## ASSIGNMENT
Work through the listing below and give again exactly the lines from the one with "Enfin, le pain" to the one with "Mandolines and keukenmolens", both ends included. All other lines and all pictures stay out.

## RECORDS TO PROCESS
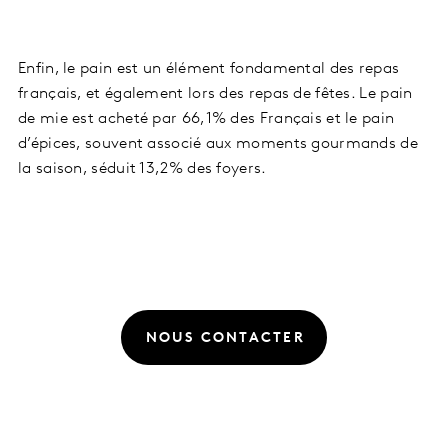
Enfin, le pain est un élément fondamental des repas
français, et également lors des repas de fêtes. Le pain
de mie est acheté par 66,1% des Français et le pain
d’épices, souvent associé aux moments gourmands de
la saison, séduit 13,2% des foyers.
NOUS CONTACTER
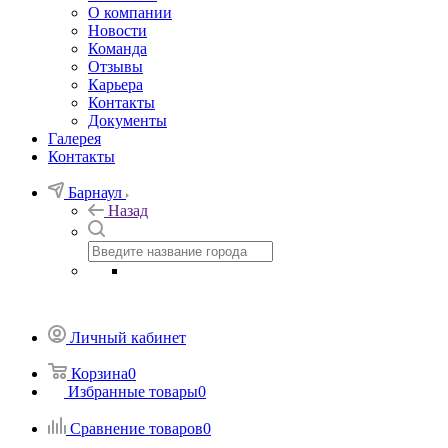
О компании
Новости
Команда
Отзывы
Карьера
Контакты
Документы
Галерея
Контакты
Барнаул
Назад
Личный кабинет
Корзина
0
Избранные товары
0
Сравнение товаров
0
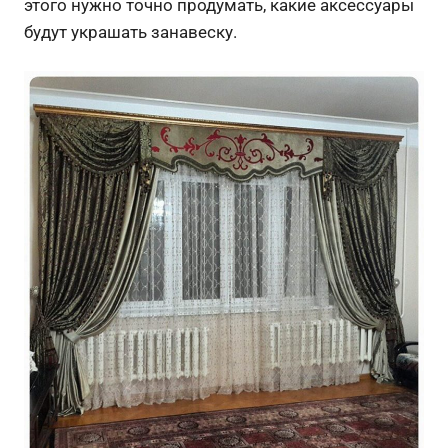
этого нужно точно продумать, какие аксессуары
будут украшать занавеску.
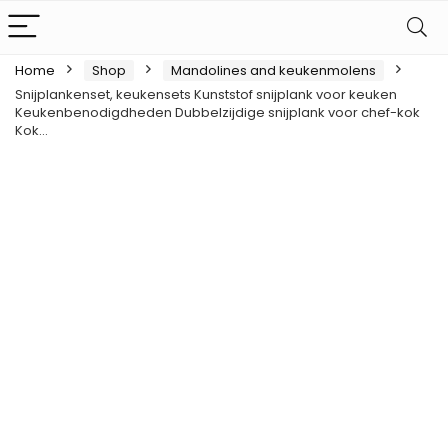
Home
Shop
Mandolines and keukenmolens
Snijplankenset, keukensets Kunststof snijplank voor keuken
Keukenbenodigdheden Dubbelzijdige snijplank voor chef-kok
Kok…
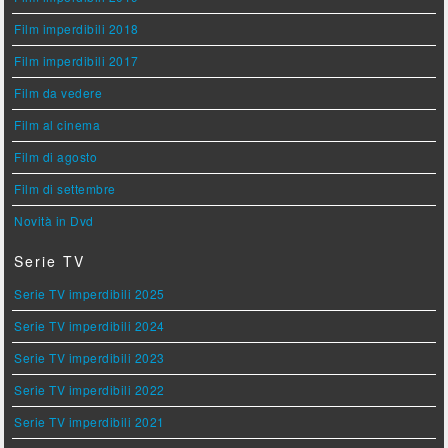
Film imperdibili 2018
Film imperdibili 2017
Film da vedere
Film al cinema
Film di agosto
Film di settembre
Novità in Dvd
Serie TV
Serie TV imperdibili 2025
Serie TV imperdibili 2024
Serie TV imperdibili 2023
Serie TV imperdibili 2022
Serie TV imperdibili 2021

---

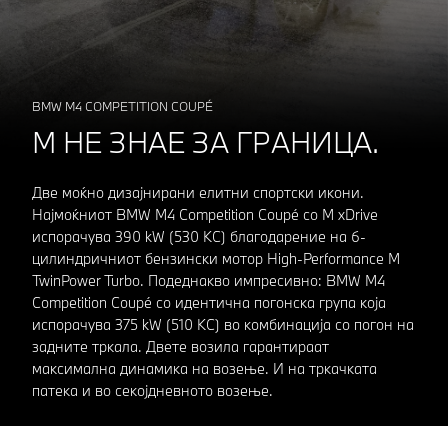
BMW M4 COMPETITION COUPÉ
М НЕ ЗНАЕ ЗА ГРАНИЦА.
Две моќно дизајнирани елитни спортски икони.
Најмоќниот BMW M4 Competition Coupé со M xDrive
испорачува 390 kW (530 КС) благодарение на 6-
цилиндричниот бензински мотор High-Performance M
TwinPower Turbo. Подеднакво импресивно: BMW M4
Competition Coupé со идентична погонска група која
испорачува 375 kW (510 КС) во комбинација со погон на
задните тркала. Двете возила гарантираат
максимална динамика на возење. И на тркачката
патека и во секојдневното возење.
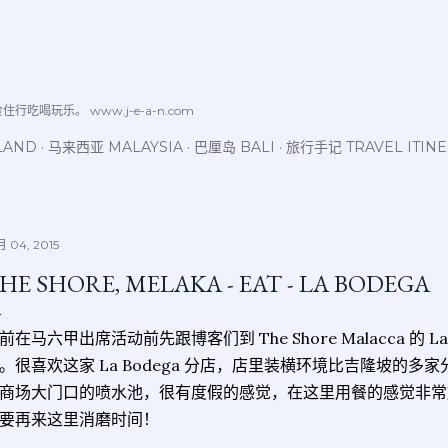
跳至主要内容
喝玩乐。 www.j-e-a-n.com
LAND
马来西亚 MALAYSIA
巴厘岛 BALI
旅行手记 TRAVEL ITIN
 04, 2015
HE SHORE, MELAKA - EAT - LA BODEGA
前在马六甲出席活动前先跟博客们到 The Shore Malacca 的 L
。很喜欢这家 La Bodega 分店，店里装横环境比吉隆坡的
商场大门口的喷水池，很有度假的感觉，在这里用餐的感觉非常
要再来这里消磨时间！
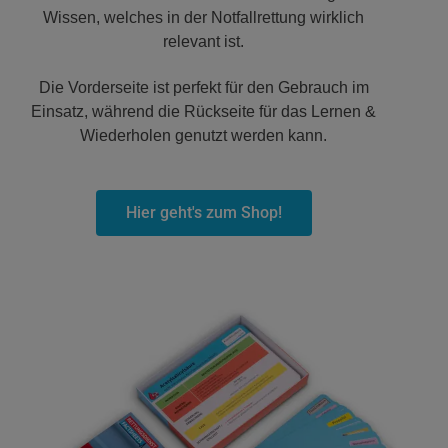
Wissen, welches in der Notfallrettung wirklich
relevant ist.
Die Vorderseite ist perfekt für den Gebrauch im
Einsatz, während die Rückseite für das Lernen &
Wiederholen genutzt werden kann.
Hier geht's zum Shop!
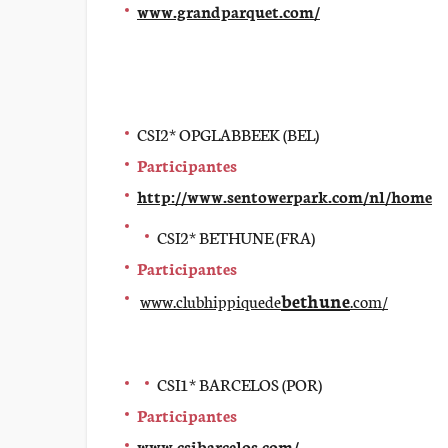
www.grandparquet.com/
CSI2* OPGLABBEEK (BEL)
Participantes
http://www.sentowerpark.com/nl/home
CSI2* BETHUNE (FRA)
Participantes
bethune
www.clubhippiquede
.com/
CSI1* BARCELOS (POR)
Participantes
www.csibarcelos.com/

* * *

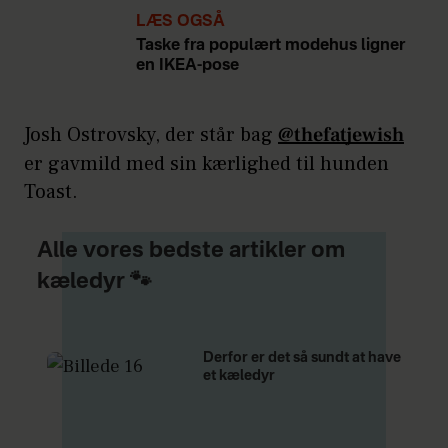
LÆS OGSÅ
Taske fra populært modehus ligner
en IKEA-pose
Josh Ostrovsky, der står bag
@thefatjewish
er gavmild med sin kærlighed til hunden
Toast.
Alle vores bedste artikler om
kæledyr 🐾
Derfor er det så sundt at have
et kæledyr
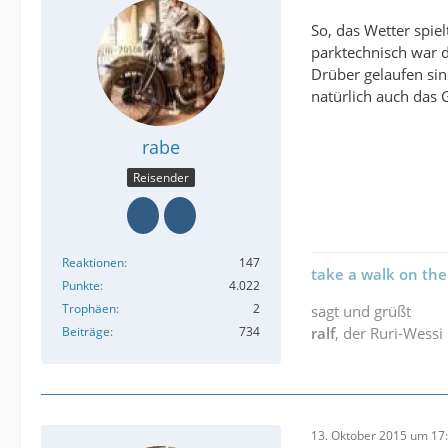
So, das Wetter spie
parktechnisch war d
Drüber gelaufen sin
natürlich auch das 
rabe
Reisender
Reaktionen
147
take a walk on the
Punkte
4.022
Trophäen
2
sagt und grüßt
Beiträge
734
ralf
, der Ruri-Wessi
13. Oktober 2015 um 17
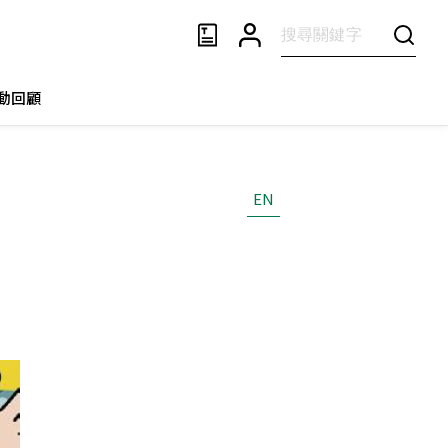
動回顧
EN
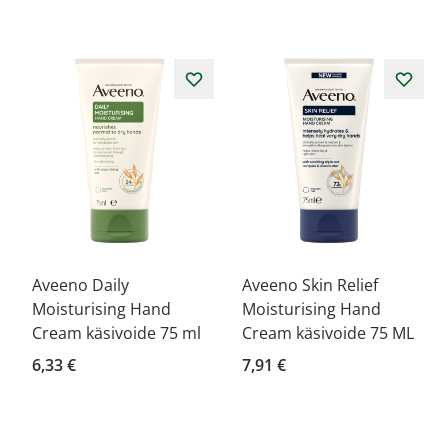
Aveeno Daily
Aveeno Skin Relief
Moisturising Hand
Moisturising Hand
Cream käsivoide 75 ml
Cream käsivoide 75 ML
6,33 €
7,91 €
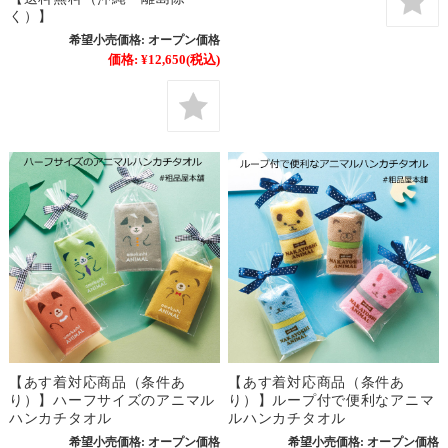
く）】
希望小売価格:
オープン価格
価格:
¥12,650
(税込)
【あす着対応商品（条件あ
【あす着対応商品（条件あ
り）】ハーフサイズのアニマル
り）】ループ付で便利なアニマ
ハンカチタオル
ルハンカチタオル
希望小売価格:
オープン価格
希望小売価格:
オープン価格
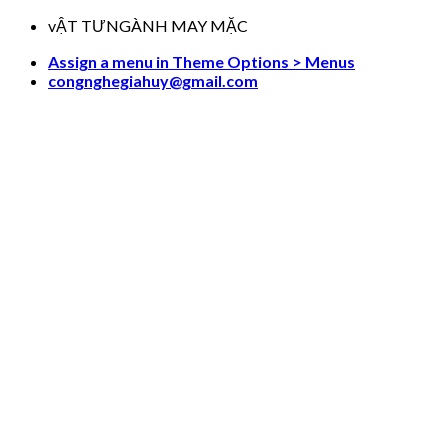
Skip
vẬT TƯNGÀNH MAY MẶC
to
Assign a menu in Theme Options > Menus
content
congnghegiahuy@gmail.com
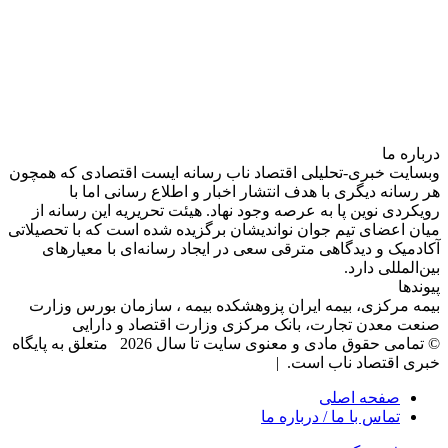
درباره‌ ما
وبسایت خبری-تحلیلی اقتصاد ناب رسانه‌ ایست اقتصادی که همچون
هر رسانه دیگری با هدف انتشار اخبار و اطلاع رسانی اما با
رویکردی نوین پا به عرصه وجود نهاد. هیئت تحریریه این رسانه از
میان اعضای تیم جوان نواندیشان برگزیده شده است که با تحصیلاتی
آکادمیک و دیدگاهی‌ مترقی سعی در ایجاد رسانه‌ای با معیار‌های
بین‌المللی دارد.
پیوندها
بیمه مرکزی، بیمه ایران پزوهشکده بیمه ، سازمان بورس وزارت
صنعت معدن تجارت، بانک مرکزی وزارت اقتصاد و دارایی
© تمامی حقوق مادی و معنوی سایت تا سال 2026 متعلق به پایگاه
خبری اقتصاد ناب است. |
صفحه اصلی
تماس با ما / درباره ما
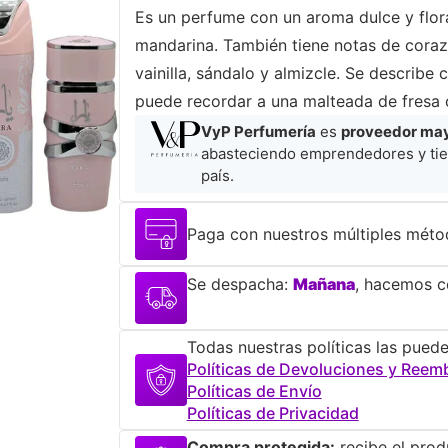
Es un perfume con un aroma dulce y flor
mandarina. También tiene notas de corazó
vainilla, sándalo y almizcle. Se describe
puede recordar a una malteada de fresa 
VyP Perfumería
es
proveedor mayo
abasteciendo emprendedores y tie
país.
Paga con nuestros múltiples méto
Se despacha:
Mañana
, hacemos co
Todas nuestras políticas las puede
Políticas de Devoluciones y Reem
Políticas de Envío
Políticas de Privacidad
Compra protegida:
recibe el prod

## SOLUTION FOR THIS EXERCISE
Enfin, le pain est un élément fondamental des repas
français, et également lors des repas de fêtes. Le pain
de mie est acheté par 66,1% des Français et le pain
d’épices, souvent associé aux moments gourmands de
la saison, séduit 13,2% des foyers.
NOUS CONTACTER
О компании
Новости
Команда
Отзывы
Карьера
Контакты
Документы
Галерея
Контакты
Барнаул
Назад
Личный кабинет
Корзина
0
Избранные товары
0
Сравнение товаров
0
этого нужно точно продумать, какие аксессуары
будут украшать занавеску.
Home
Shop
Mandolines and keukenmolens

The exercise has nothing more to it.